>>>>>
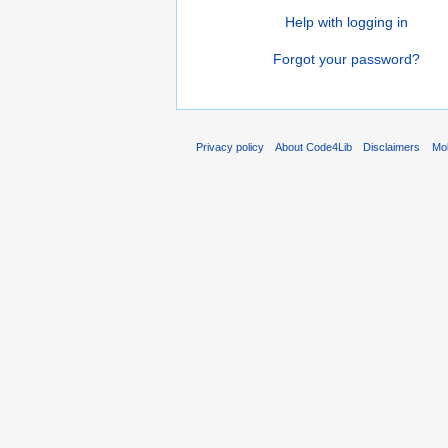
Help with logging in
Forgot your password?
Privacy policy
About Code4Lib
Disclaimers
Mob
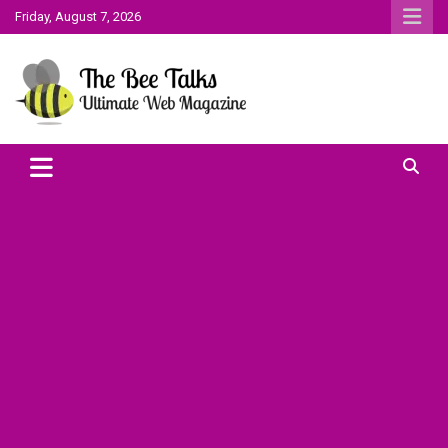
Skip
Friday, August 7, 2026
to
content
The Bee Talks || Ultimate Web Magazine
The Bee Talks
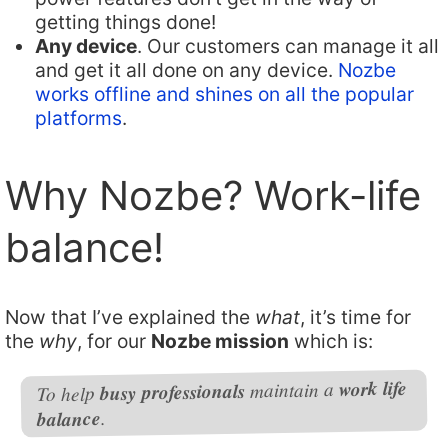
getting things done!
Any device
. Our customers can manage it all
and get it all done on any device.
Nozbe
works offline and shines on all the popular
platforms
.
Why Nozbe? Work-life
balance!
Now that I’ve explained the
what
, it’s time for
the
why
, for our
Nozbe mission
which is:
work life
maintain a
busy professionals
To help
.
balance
<<<<<
Once a line of the records is found to contain "Nozbe", copy it out.

Exercise result:
Nozbe
Why Nozbe? Work-life
Nozbe mission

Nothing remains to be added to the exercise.